Mevis, from Plymouth, Indiana, first worked in Nashville in 1971 for Loretta Lynn’s publishing company Coal Miner’s Music. He went on to work for ABC and MCA Records and was president of Pride’s publishing firm Pride Music Group in the 1980s. An early Top 10 country songwriting co-write came with Jim Ed Brown’s “If The World Ran Out Of Love Tonight” in 1978.
He was the producer of both of Strait’s first two albums after his signing for MCA, 1981’s Strait Country and the 1982 follow-up Strait From The Heart. He laid the path for the artist to record Dean Dillon and Frank Dycus’ song “Unwound” after he heard it via Mevis’ own publisher Tom Collins, who sent it to George’s new manager of the time, Erv Woolsey. It became Strait’s breakthrough hit, reaching No.6 on the country chart and establishing an enduring writing association with Dillon.

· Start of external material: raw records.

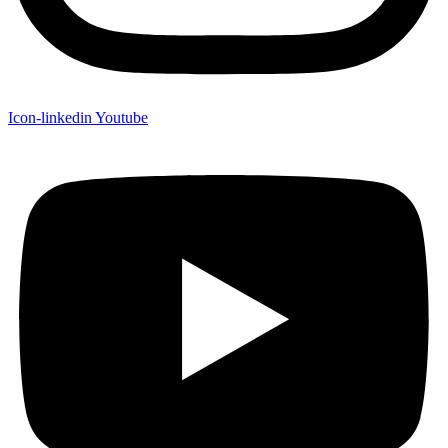
Icon-linkedin
Youtube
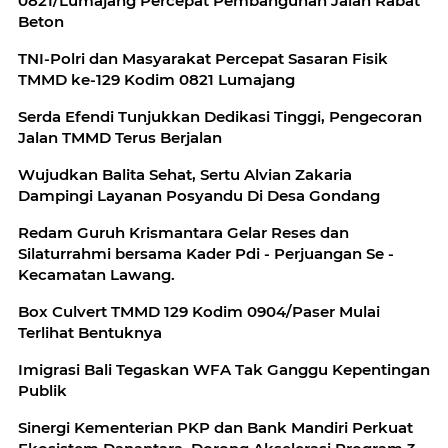
0821/Lumajang Percepat Pembangunan Jalan Rabat
Beton
TNI-Polri dan Masyarakat Percepat Sasaran Fisik
TMMD ke-129 Kodim 0821 Lumajang
Serda Efendi Tunjukkan Dedikasi Tinggi, Pengecoran
Jalan TMMD Terus Berjalan
Wujudkan Balita Sehat, Sertu Alvian Zakaria
Dampingi Layanan Posyandu Di Desa Gondang
Redam Guruh Krismantara Gelar Reses dan
Silaturrahmi bersama Kader Pdi - Perjuangan Se -
Kecamatan Lawang.
Box Culvert TMMD 129 Kodim 0904/Paser Mulai
Terlihat Bentuknya
Imigrasi Bali Tegaskan WFA Tak Ganggu Kepentingan
Publik
Sinergi Kementerian PKP dan Bank Mandiri Perkuat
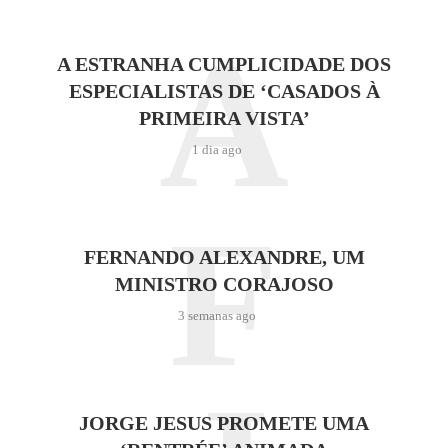
A
A ESTRANHA CUMPLICIDADE DOS
ESPECIALISTAS DE ‘CASADOS À
PRIMEIRA VISTA’
1 dia ago
F
FERNANDO ALEXANDRE, UM
MINISTRO CORAJOSO
3 semanas ago
JORGE JESUS PROMETE UMA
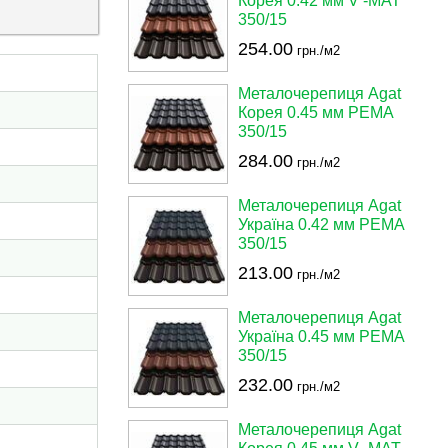
Корея 0.42 мм V -MAT
350/15
254.00
грн./м2
Металочерепиця Agat
Корея 0.45 мм PEMA
350/15
284.00
грн./м2
Металочерепиця Agat
Україна 0.42 мм PEMA
350/15
213.00
грн./м2
Металочерепиця Agat
Україна 0.45 мм PEMA
350/15
232.00
грн./м2
Металочерепиця Agat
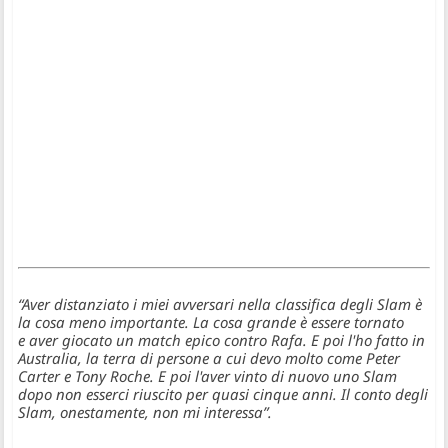
“Aver distanziato i miei avversari nella classifica degli Slam è
la cosa meno importante. La cosa grande è essere tornato
e aver giocato un match epico contro Rafa. E poi l'ho fatto in
Australia, la terra di persone a cui devo molto come Peter
Carter e Tony Roche. E poi l'aver vinto di nuovo uno Slam
dopo non esserci riuscito per quasi cinque anni. Il conto degli
Slam, onestamente, non mi interessa”.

The song became the opening track on Strait Country, on which Mevis co-wrote two songs, including the subsequent No.3 country hit with David Wills, “If You’re Thinking You Want a Stranger (There’s One Coming Home).” On Strait From The Heart, he not only served again as producer but co-wrote three songs including, with Byron Hill, the star’s first No.1, “Fool Hearted Memory.”
Mevis also produced Keith Whitley, Vern Gosdin, the Kendalls and others, and his other major singles as a co-writer included Pride’s final country No.1, 1983’s “Night Games,” and Joe Nichols’ 2003 chart-topper “Brokenheartsville.”